More hunger and death for the cult of hunger and death. Joseph Juma Buyuka, one of the 30 suspects of the evangelical sect arrested for having starved more than 330 people to death in Kenya died last week in police custody after ten days of hunger strike. Two other detainees are in critical condition after refusing any food or drink.

According to the Kenyan police, the deceased was a prominent aide of the sect and “had a significant role in the crimes that led to the deaths and illegal burial of the corpses”, but was not the main leader. This figure belongs to the self-proclaimed pastor Paul Nthenge Mackenzie, a very charismatic 50-year-old former taxi driver, also arrested, and who in 2003 founded the Church of the Good News, a fundamentalist Christian sect that promised its followers ” find Jesus” through extreme fasting. Mackenzie instigated hundreds of Kenyans, most of them from unstructured or very humble families, to follow him to a farm on the outskirts of the Shakahola forest in the south-east of the country, and abandon their “earthly life”.

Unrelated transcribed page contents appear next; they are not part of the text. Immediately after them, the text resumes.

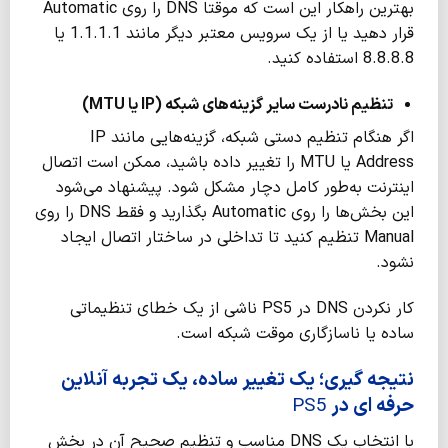
بهترین راهکار این است که موقتا DNS را روی Automatic
قرار دهید یا از یک سرویس معتبر دیگر مانند 1.1.1.1 یا
8.8.8.8 استفاده کنید.
تنظیم نادرست سایر گزینه‌های شبکه (
IP
یا
MTU
)
اگر هنگام تنظیم دستی شبکه، گزینه‌هایی مانند IP
Address یا MTU را تغییر داده باشید، ممکن است اتصال
اینترنت به‌طور کامل دچار مشکل شود. پیشنهاد می‌شود
این بخش‌ها را روی Automatic بگذارید و فقط DNS را روی
Manual تنظیم کنید تا تداخلی در ساختار اتصال ایجاد
نشود.
کار نکردن DNS در PS5 ناشی از یک خطای تنظیماتی
ساده یا ناسازگاری موقت شبکه است.
نتیجه گیری؛ یک تغییر ساده، یک تجربه آنلاین
حرفه ای در
PS5
با انتخاب یک DNS مناسب و تنظیم صحیح آن در بخش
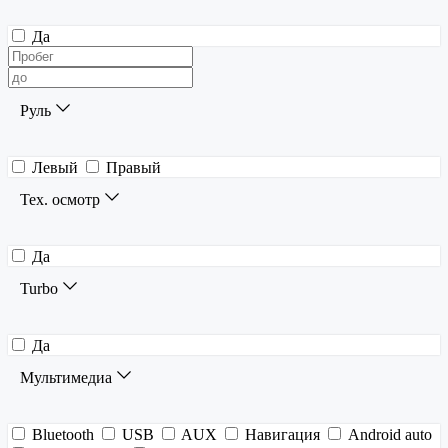
Да
Руль
Левый
Правый
Тех. осмотр
Да
Turbo
Да
Мультимедиа
Bluetooth
USB
AUX
Навигация
Android auto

Their delirium led to one of the biggest religious massacres in the African country’s memory: more than 336 corpses, including several children, exhumed so far on the farm’s grounds, 600 more are missing. As the region’s body depots have collapsed, authorities have ordered a staggered search for other mass graves or graves on the farm’s grounds.

Although most of the deaths were apparently due to starvation, according to the coroner in charge of the investigation, Johansen Oduor, some victims were strangled, drowned or brutally beaten before they died.

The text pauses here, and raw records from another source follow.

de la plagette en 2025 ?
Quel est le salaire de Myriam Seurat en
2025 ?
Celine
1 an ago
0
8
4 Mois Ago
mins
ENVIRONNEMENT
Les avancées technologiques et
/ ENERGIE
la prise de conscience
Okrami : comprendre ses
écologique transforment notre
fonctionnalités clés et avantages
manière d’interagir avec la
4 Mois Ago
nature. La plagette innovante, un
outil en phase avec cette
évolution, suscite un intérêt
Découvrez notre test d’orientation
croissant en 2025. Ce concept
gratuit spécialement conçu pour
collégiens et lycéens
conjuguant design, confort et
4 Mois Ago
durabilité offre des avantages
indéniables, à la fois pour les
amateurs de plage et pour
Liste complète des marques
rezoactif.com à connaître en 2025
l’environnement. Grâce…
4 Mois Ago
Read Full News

Precisely on April 13, the magnitude of the slaughter was discovered after the police investigated some parents for having beaten their two children. The parents later alleged that they had been instigated by Mackenzie.

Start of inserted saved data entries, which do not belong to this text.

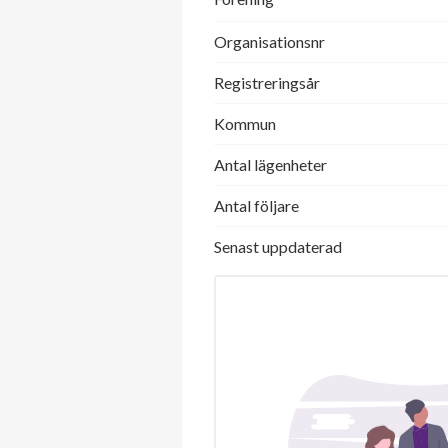
Organisationsnr
Registreringsår
Kommun
Antal lägenheter
Antal följare
Senast uppdaterad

In addition to arresting the leader of the cult, who is accused of “terrorism”, his wife and 34 assistants, the police rescued 95 survivors. Many refused to eat even though they were in a critical situation and one of them ended up dying after a few days. To prevent more deaths, the judge accused the freedmen of “suicide attempt” and ordered them to be admitted to a mental supervision center.

The prosecutor in the case also requested the transfer of the main leaders suspected of carrying out the massacre from police quarters to a prison where they could be forced to eat. Although the measure was approved, police control was relaxed after the detainees assured that they would cooperate and feed themselves again.

Criticism has grown of the authorities for failing to prevent the induced killing despite the evident radicalization of its leader, who had been arrested several times for encouraging his followers not to take their children to school or for demonizing the vaccines

As police pressure mounted, Mackenzie simply moved his sect to Malindi Farm, near the coastal city of Mombasa, and disappeared from the law’s radar.

The so-called “slaughter in the Shakahola forest” has opened the debate about the control of the more than 4,000 churches or evangelical sects that operate, often without control, throughout Kenya. President William Ruto, who is a staunch Protestant and in the 2022 election received the support of some of the most powerful churches in the country, ordered the creation of a task force for the “review of the legal and regulatory framework that governs religious organizations”.

In previous attempts to control these religious congregations, the opposition of their leaders, in the name of freedom of worship, was frontal.

Last week, Kenyan Home Affairs Minister Kithure Kindiki announced that once the investigations are complete, they will turn Shakahola Forest into a “place of remembrance so that Kenyans and the world will not forget what happened”.